**Page-level text extractions**
++++++++

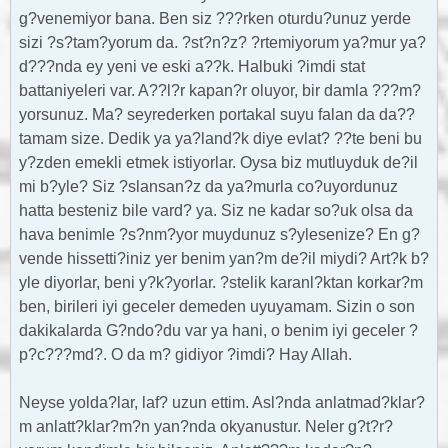
g?venemiyor bana. Ben siz ???rken oturdu?unuz yerde
sizi ?s?tam?yorum da. ?st?n?z? ?rtemiyorum ya?mur ya?
d???nda ey yeni ve eski a??k. Halbuki ?imdi stat
battaniyeleri var. A??l?r kapan?r oluyor, bir damla ???m?
yorsunuz. Ma? seyrederken portakal suyu falan da da??
tamam size. Dedik ya ya?land?k diye evlat? ??te beni bu
y?zden emekli etmek istiyorlar. Oysa biz mutluyduk de?il
mi b?yle? Siz ?slansan?z da ya?murla co?uyordunuz
hatta besteniz bile vard? ya. Siz ne kadar so?uk olsa da
hava benimle ?s?nm?yor muydunuz s?ylesenize? En g?
vende hissetti?iniz yer benim yan?m de?il miydi? Art?k b?
yle diyorlar, beni y?k?yorlar. ?stelik karanl?ktan korkar?m
ben, birileri iyi geceler demeden uyuyamam. Sizin o son
dakikalarda G?ndo?du var ya hani, o benim iyi geceler ?
p?c???md?. O da m? gidiyor ?imdi? Hay Allah.
Neyse yolda?lar, laf? uzun ettim. Asl?nda anlatmad?klar?
m anlatt?klar?m?n yan?nda okyanustur. Neler g?t?r?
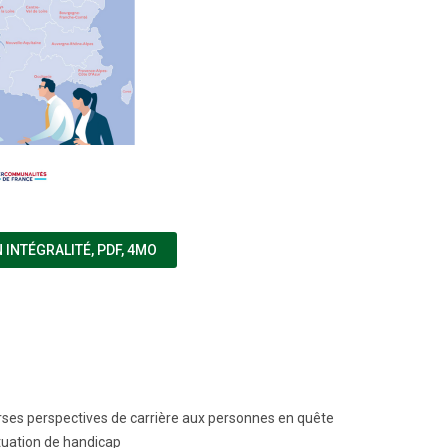
(NOUVELLE FENÊTRE)
 INTÉGRALITÉ
,
PDF, 4MO
verses perspectives de carrière aux personnes en quête
tuation de handicap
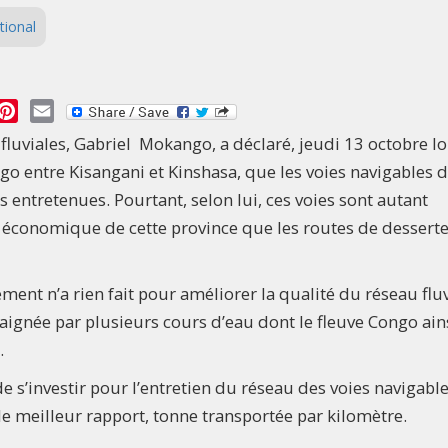
tional
essage
Pinterest
Email
 fluviales, Gabriel Mokango, a déclaré, jeudi 13 octobre l
go entre Kisangani et Kinshasa, que les voies navigables 
 entretenues. Pourtant, selon lui, ces voies sont autant
 économique de cette province que les routes de dessert
nt n’a rien fait pour améliorer la qualité du réseau fluv
baignée par plusieurs cours d’eau dont le fleuve Congo ain
.
 s’investir pour l’entretien du réseau des voies navigable
le meilleur rapport, tonne transportée par kilomètre.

++++++++

**Exercise instructions**
Retype all records exactly as shown above, images excluded.

**Answer section**
g?venemiyor bana. Ben siz ???rken oturdu?unuz yerde
sizi ?s?tam?yorum da. ?st?n?z? ?rtemiyorum ya?mur ya?
d???nda ey yeni ve eski a??k. Halbuki ?imdi stat
battaniyeleri var. A??l?r kapan?r oluyor, bir damla ???m?
yorsunuz. Ma? seyrederken portakal suyu falan da da??
tamam size. Dedik ya ya?land?k diye evlat? ??te beni bu
y?zden emekli etmek istiyorlar. Oysa biz mutluyduk de?il
mi b?yle? Siz ?slansan?z da ya?murla co?uyordunuz
hatta besteniz bile vard? ya. Siz ne kadar so?uk olsa da
hava benimle ?s?nm?yor muydunuz s?ylesenize? En g?
vende hissetti?iniz yer benim yan?m de?il miydi? Art?k b?
yle diyorlar, beni y?k?yorlar. ?stelik karanl?ktan korkar?m
ben, birileri iyi geceler demeden uyuyamam. Sizin o son
dakikalarda G?ndo?du var ya hani, o benim iyi geceler ?
p?c???md?. O da m? gidiyor ?imdi? Hay Allah.
Neyse yolda?lar, laf? uzun ettim. Asl?nda anlatmad?klar?
m anlatt?klar?m?n yan?nda okyanustur. Neler g?t?r?
(NOUVELLE FENÊTRE)
 INTÉGRALITÉ
,
PDF, 4MO
verses perspectives de carrière aux personnes en quête
tuation de handicap
tional
essage
Pinterest
Email
 fluviales, Gabriel Mokango, a déclaré, jeudi 13 octobre l
go entre Kisangani et Kinshasa, que les voies navigables 
 entretenues. Pourtant, selon lui, ces voies sont autant
 économique de cette province que les routes de dessert
nt n’a rien fait pour améliorer la qualité du réseau fluv
baignée par plusieurs cours d’eau dont le fleuve Congo ain
.
 s’investir pour l’entretien du réseau des voies navigable
le meilleur rapport, tonne transportée par kilomètre.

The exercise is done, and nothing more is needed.